Now, to a competition that is actually up in the air. The Bachelorette, baby.
I hate this show so much and I miss sports. I miss the Sixers so much. I miss Jimmy in the 4th, I miss JJ Redick’s off-balance three pointers. I’m just lost out here in the world of the Bachelorette. This will probably be my impression every week. Now to the episode:
Cam is a psychopath. Let’s just get that out there. He showed up at a group date he wasn’t invited on. He infiltrated another date and made it his own and tried to emasculate another contestant with checks notes. He was the last to get a rose (woah, shocking dramatic effect) and he looked like he was in tears. I’m afraid if he doesn’t win, he will kidnap and or murder this poor girl and this will turn into Law and Order: SVU. Also he dresses like a nerd. Aside from his shenanigans, there wasn’t much drama.
FAVORITES TO WIN:
Luke P looks like American Pharoah in the triple crown races last year. That guy has gone all in from minute one. By episode two he had already confessed he was falling in love with Hannah during a drag show all the guys competed in. She eats up everything This Luke guy is saying, as corny as it is. At one point they were basically dry humping with Luke’s shirt off (more on that later). I guess Jed and Tyler G have a chance. But, it’s just Luke vs himself at this point. It’s a tough battle between Luke being hot enough that Hannah doesn’t care that he’s an obsessive weirdo vs Luke imploding because another guy got to hold her hand that wasn’t him.

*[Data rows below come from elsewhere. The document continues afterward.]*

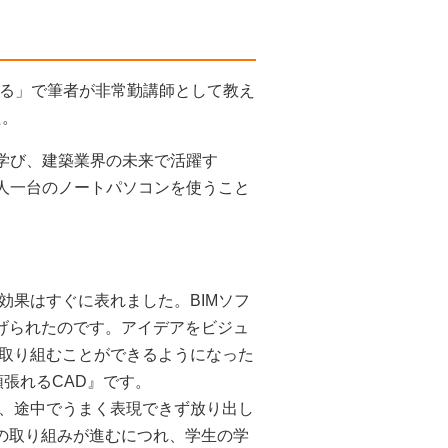
考える」で筆者が非常勤講師として教え
た。
を学び、建築業界の未来で活躍す
一人一台のノートパソコンを使うこと
効果はすぐに表れました。BIMソフ
上げられたのです。アイデアをビジュ
取り組むことができるようになった
頑張れるCAD』です。
、途中でうまく表現できず放り出し
への取り組みが進むにつれ、学生の学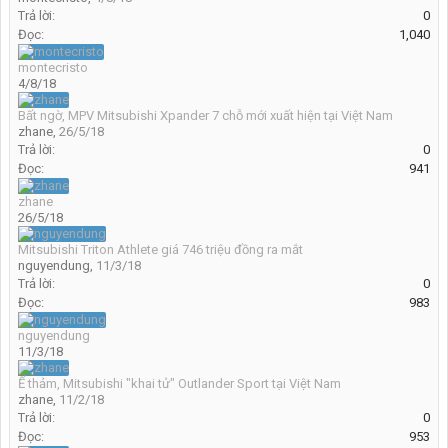
Trả lời:
0
Đọc:
1,040
montecristo
4/8/18
Bất ngờ, MPV Mitsubishi Xpander 7 chỗ mới xuất hiện tại Việt Nam
zhane
,
26/5/18
Trả lời:
0
Đọc:
941
zhane
26/5/18
Mitsubishi Triton Athlete giá 746 triệu đồng ra mắt
nguyendung
,
11/3/18
Trả lời:
0
Đọc:
983
nguyendung
11/3/18
Ế thảm, Mitsubishi "khai tử" Outlander Sport tại Việt Nam
zhane
,
11/2/18
Trả lời:
0
Đọc:
953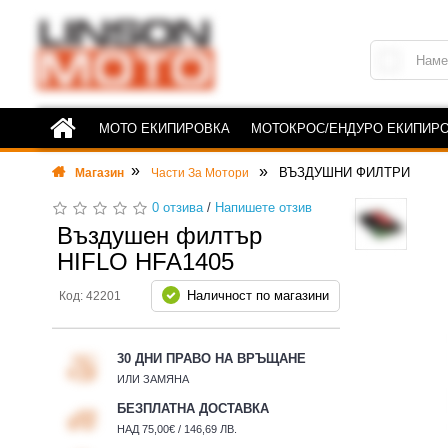
МОТО ЕКИПИРОВКА
МОТОКРОС/ЕНДУРО ЕКИПИР
ВЪЗДУШНИ ФИЛТРИ
Магазин
Части За Мотори
0 отзива
/
Напишете отзив
Въздушен филтър
HIFLO HFA1405
Наличност по магазини
Код: 42201
30 ДНИ ПРАВО НА ВРЪЩАНЕ
ИЛИ ЗАМЯНА
БЕЗПЛАТНА ДОСТАВКА
НАД 75,00€ / 146,69 ЛВ.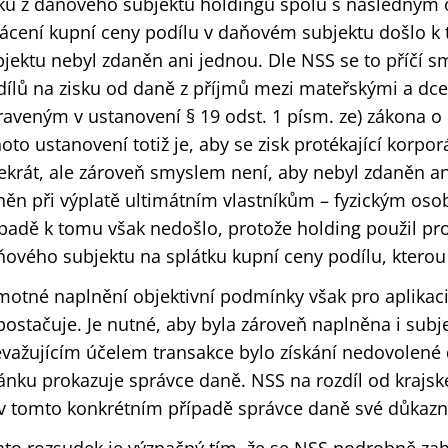
sku z daňového subjektu holdingu spolu s následným 
lácení kupní ceny podílu v daňovém subjektu došlo k
jektu nebyl zdaněn ani jednou. Dle NSS se to příčí 
dílů na zisku od daně z příjmů mezi mateřskými a dc
raveným v ustanovení § 19 odst. 1 písm. ze) zákona o
oto ustanovení totiž je, aby se zisk protékající korpo
ekrát, ale zároveň smyslem není, aby nebyl zdaněn an
něn při výplatě ultimátním vlastníkům – fyzickým o
padě k tomu však nedošlo, protože holding použil pr
ového subjektu na splátku kupní ceny podílu, kterou 
otné naplnění objektivní podmínky však pro aplikaci 
ostačuje. Je nutné, aby byla zároveň naplněna i subj
evažujícím účelem transakce bylo získání nedovolené 
ánku prokazuje správce daně. NSS na rozdíl od krajs
 v tomto konkrétním případě správce daně své důkaz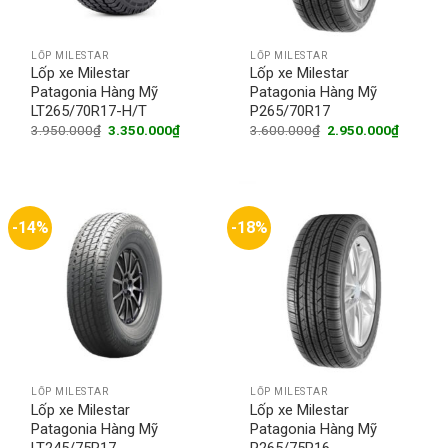
LỐP MILESTAR
LỐP MILESTAR
Lốp xe Milestar
Lốp xe Milestar
Patagonia Hàng Mỹ
Patagonia Hàng Mỹ
LT265/70R17-H/T
P265/70R17
Original
Current
Original
Current
3.950.000
₫
3.350.000
₫
3.600.000
₫
2.950.000
₫
price
price
price
price
was:
is:
was:
is:
3.950.000₫.
3.350.000₫.
3.600.000₫.
2.950.0
-14%
-18%
LỐP MILESTAR
LỐP MILESTAR
Lốp xe Milestar
Lốp xe Milestar
Patagonia Hàng Mỹ
Patagonia Hàng Mỹ
LT245/75R17
P265/75R16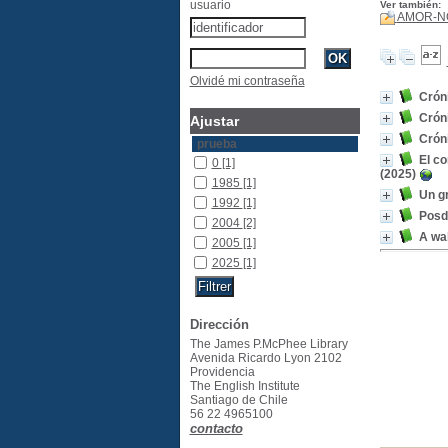
usuario
Ver también:
AMOR-N
Olvidé mi contraseña
Crón
Crón
Ajustar
Crón
prueba
El co
0
[1]
(2025)
1985
[1]
Un g
1992
[1]
Posd
2004
[2]
A wa
2005
[1]
2025
[1]
Dirección
The James P.McPhee Library
Avenida Ricardo Lyon 2102
Providencia
The English Institute
Santiago de Chile
56 22 4965100
contacto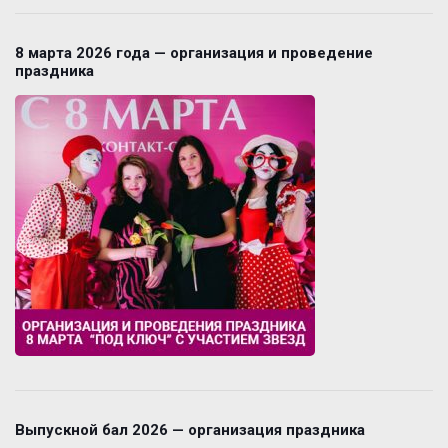
8 марта 2026 года — организация и проведение
праздника
Выпускной бал 2026 — организация праздника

Loved the anxiety Hannah gave America when she went 4 wheeling in the mud in an all-white outfit. She went on her individual date Tyler G and while the date itself wasn’t interesting, she essentially dripped herself head to toe in mud because “life is messy”. Her destroying her clothes were definitely a nails on the chalkboard type of cringe moment for those of us who still live and die by the racks at TJ Max.
As I mentioned, Tyler G went on an indivisible date with Hannah. He got a rose before the ceremony. He wanted to tel Hannah how much it meant to him once he got back. While doing that, he stumbles upon Hannah all but fucking Luke P who has his shirt off. The look of absolutely dismay on that boy Tyler’s face when he sees that is the look I had when Kawhi’s shit went in and I had the idea to start this blog series in the first place. He says, “what do we have here?” like a heartbroken dad who caught his daughter giving her first hand job to her high school sweetheart in the basement. That poor guy.
Episode 2 in the books. Would like to thank the Warriors for reminding me that this was all a silver medal race to begin with. It makes me feel a lot better about watch The Bachelorette instead of the NBA Playoffs.